Early Morning on a Summer Day

Soon after sunrise this morning, the day already felt very warm. The sky was still a gentle blue with scattered, small white clouds. From somewhere in the woods around our back yard, a Pine Warbler trilled a cool and shady song. Two Eastern Towhees called back and forth, chur-whee, one on either side of the yard. A Summer Tanager sang from trees around the edge of the woods, and from further away, I could also hear the more strident notes of a Scarlet Tanager. An Acadian Flycatcher sang its sharp but quiet pit-sah! from down around the creek. A Great Crested Flycatcher whistled a burry whreep – and another answered. 

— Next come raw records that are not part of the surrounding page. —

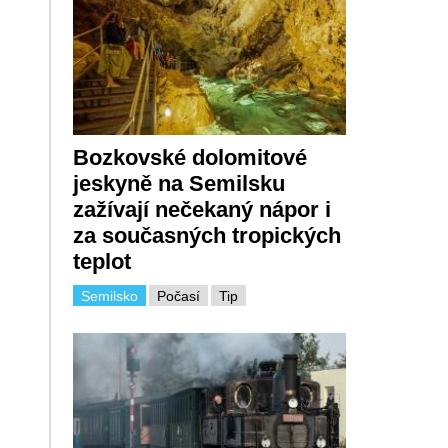
Bozkovské dolomitové
jeskyně na Semilsku
zažívají nečekaný nápor i
za současných tropických
teplot
Semilsko
Počasí
Tip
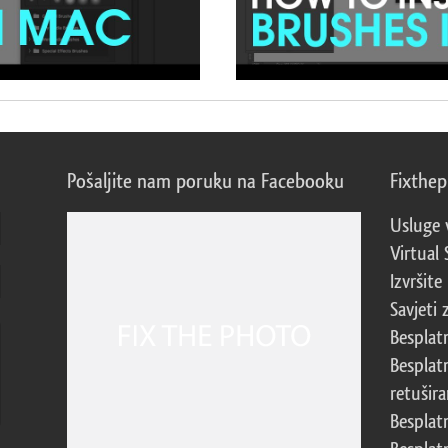
Pošaljite nam poruku na Facebooku
Fixthe
Usluge 
Virtual 
Izvršite
Savjeti 
Besplat
Besplat
retušira
Besplat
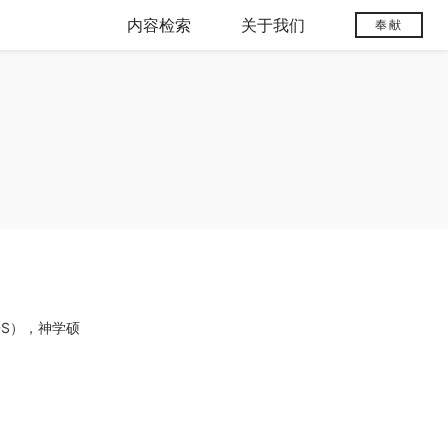
内容检索
关于我们
奉献
DS），神学硕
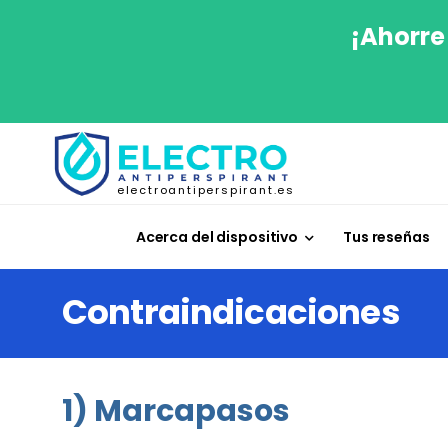
¡Ahorre
electroantiperspirant.es
Acerca del dispositivo
Tus reseñas
Contraindicaciones
1) Marcapasos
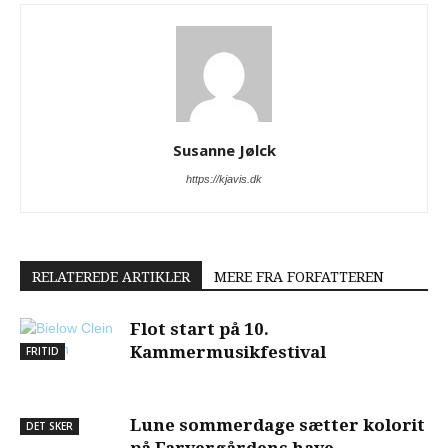
Susanne Jølck
https://kjavis.dk
RELATEREDE ARTIKLER
MERE FRA FORFATTEREN
Flot start på 10.
Kammermusikfestival
FRITID
Lune sommerdage sætter kolorit
DET SKER
på Farvergårdens have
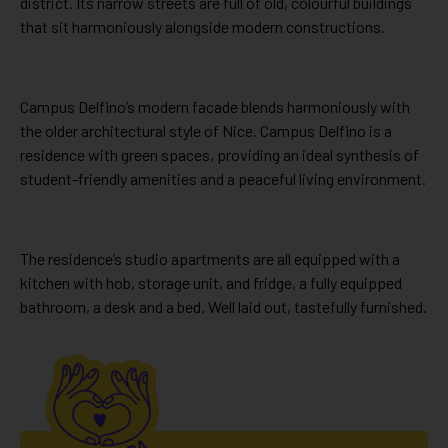
district. Its narrow streets are full of old, colourful buildings
that sit harmoniously alongside modern constructions.
Campus Delfino’s modern facade blends harmoniously with
the older architectural style of Nice. Campus Delfino is a
residence with green spaces, providing an ideal synthesis of
student-friendly amenities and a peaceful living environment.
The residence’s studio apartments are all equipped with a
kitchen with hob, storage unit, and fridge, a fully equipped
bathroom, a desk and a bed. Well laid out, tastefully furnished.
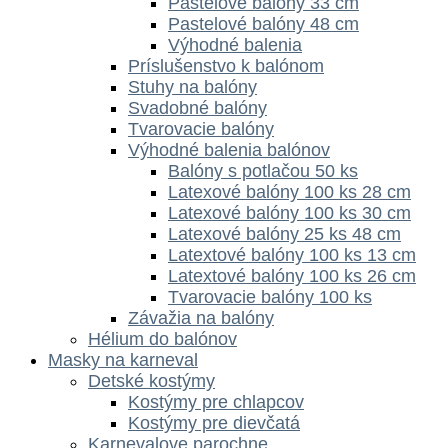
Pastelové balóny 33 cm
Pastelové balóny 48 cm
Výhodné balenia
Príslušenstvo k balónom
Stuhy na balóny
Svadobné balóny
Tvarovacie balóny
Výhodné balenia balónov
Balóny s potlačou 50 ks
Latexové balóny 100 ks 28 cm
Latexové balóny 100 ks 30 cm
Latexové balóny 25 ks 48 cm
Latextové balóny 100 ks 13 cm
Latextové balóny 100 ks 26 cm
Tvarovacie balóny 100 ks
Závažia na balóny
Hélium do balónov
Masky na karneval
Detské kostýmy
Kostýmy pre chlapcov
Kostýmy pre dievčatá
Karnevalove parochne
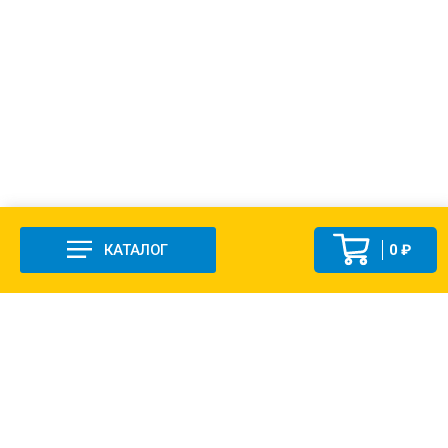
КАТАЛОГ
0 ₽
+7 (831-47) 9-83-32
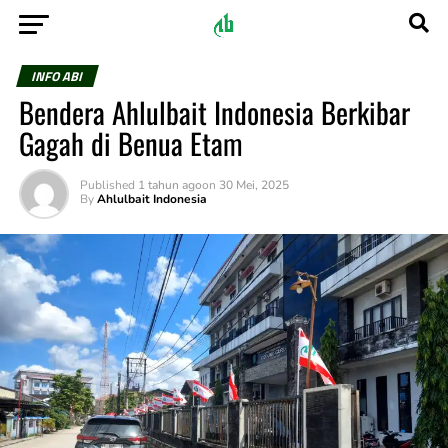
INFO ABI
Bendera Ahlulbait Indonesia Berkibar
Gagah di Benua Etam
Published
1 tahun ago
on
30 Mei, 2025
By
Ahlulbait Indonesia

An Eastern Bluebird pair made frequent trips to and from a nest box, feeding babies that cheeped loudly each time a parent arrived. Ruby-throated Hummingbirds zipped often to the feeder that hangs from the deck. A Chipping Sparrow sang a long, level trill; Carolina Wrens burbled, fussed, and sang. A Tufted Titmouse piped peter-peter. A Downy Woodpecker whinnied. An American Goldfinch flew over, and I could hear the distant caws of American Crows, as well as the muffled noise of morning traffic. 

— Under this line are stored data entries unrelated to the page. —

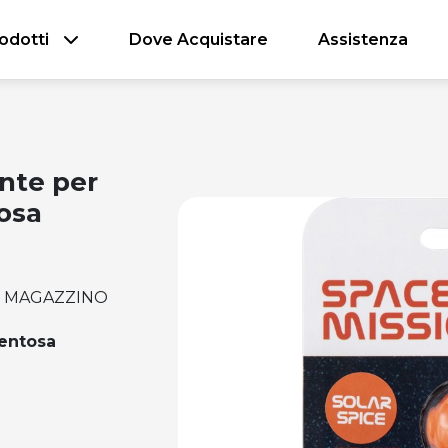
odotti
Dove Acquistare
Assistenza
nte per
osa
IN MAGAZZINO
entosa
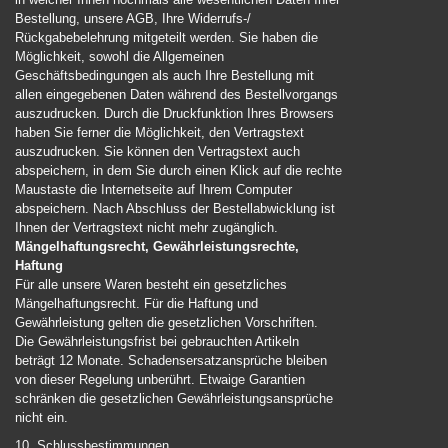
Bestellung, unsere AGB, Ihre Widerrufs-/
Rückgabebelehrung mitgeteilt werden. Sie haben die
Möglichkeit, sowohl die Allgemeinen
Geschäftsbedingungen als auch Ihre Bestellung mit
allen eingegebenen Daten während des Bestellvorgangs
auszudrucken. Durch die Druckfunktion Ihres Browsers
haben Sie ferner die Möglichkeit, den Vertragstext
auszudrucken. Sie können den Vertragstext auch
abspeichern, in dem Sie durch einen Klick auf die rechte
Maustaste die Internetseite auf Ihrem Computer
abspeichern. Nach Abschluss der Bestellabwicklung ist
Ihnen der Vertragstext nicht mehr zugänglich.
Mängelhaftungsrecht, Gewährleistungsrechte,
Haftung
Für alle unsere Waren besteht ein gesetzliches
Mängelhaftungsrecht. Für die Haftung und
Gewährleistung gelten die gesetzlichen Vorschriften.
Die Gewährleistungsfrist bei gebrauchten Artikeln
beträgt 12 Monate. Schadensersatzansprüche bleiben
von dieser Regelung unberührt. Etwaige Garantien
schränken die gesetzlichen Gewährleistungsansprüche
nicht ein.
10. Schlussbestimmungen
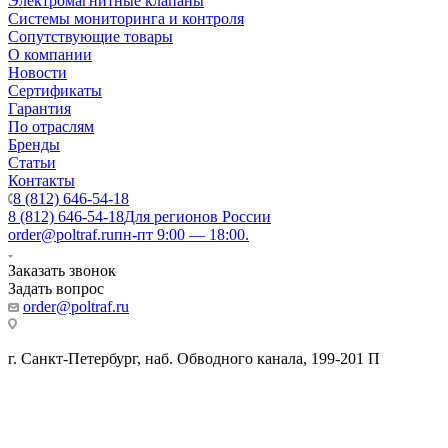
Электромагнитные клапаны
Системы мониторинга и контроля
Сопутствующие товары
О компании
Новости
Сертификаты
Гарантия
По отраслям
Бренды
Статьи
Контакты
8 (812) 646-54-18
8 (812) 646-54-18
Для регионов России
order@poltraf.ru
пн-пт 9:00 — 18:00.
Заказать звонок
Задать вопрос
order@poltraf.ru
г. Санкт-Петербург, наб. Обводного канала, 199-201 П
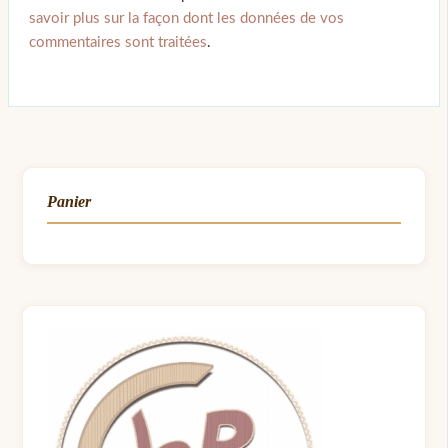
savoir plus sur la façon dont les données de vos
commentaires sont traitées
.
Panier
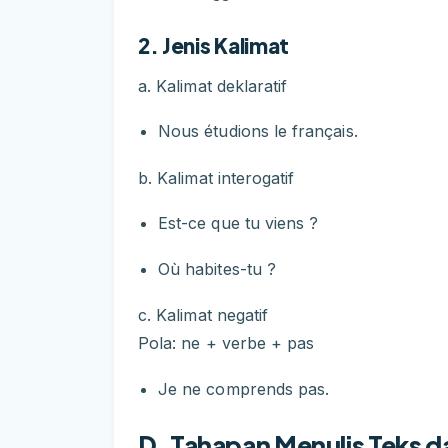
2. Jenis Kalimat
a. Kalimat deklaratif
Nous étudions le français.
b. Kalimat interogatif
Est-ce que tu viens ?
Où habites-tu ?
c. Kalimat negatif
Pola: ne + verbe + pas
Je ne comprends pas.
D. Tahapan Menulis Teks d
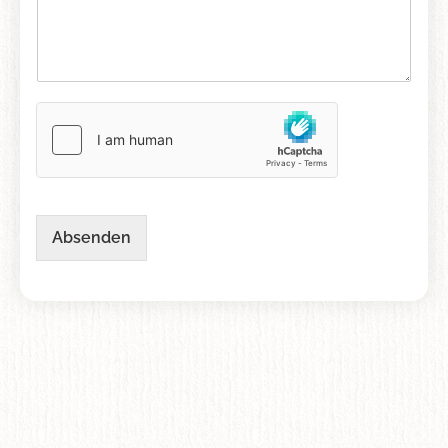
Absenden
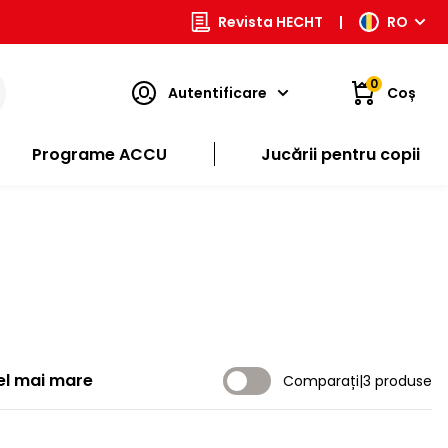
Revista HECHT
|
RO
0
Autentificare
Coș
Programe ACCU
Jucării pentru copii
cel mai mare
Comparați
|
3 produse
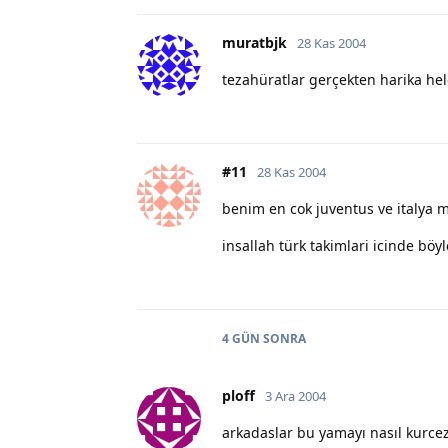
muratbjk
28 Kas 2004
tezahüratlar gerçekten harika hele
#11
28 Kas 2004
benim en cok juventus ve italya mil
insallah türk takimlari icinde böyl
4 GÜN
SONRA
ploff
3 Ara 2004
arkadaslar bu yamayı nasıl kurcez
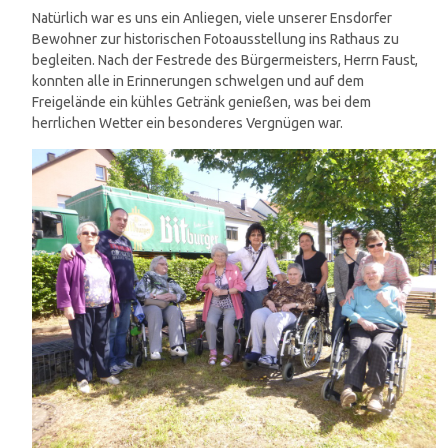
Natürlich war es uns ein Anliegen, viele unserer Ensdorfer
Bewohner zur historischen Fotoausstellung ins Rathaus zu
begleiten. Nach der Festrede des Bürgermeisters, Herrn Faust,
konnten alle in Erinnerungen schwelgen und auf dem
Freigelände ein kühles Getränk genießen, was bei dem
herrlichen Wetter ein besonderes Vergnügen war.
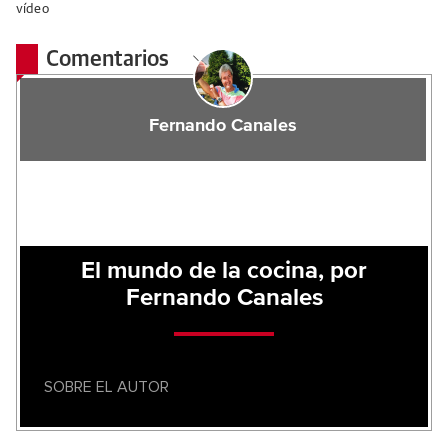
vídeo
Comentarios
Fernando Canales
El mundo de la cocina, por
Fernando Canales
SOBRE EL AUTOR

The long, percussive ka-ka-ka-ka-ka-cawp-cawp-cawp-cawp of a Yellow-billed Cuckoo echoed through the trees from pretty far away. Even though it rarely comes close, I’m happy to hear a Yellow-billed Cuckoo at all, because it’s the only one I’ve found around our whole neighborhood so far this summer. Sometimes the distant songs and calls of once-familiar birds like the Cuckoo, the Scarlet Tanager, and the Wood Thrush we hear now and then, sound like birds that are fading away, not a sudden disappearance, but drifting further and further away each year.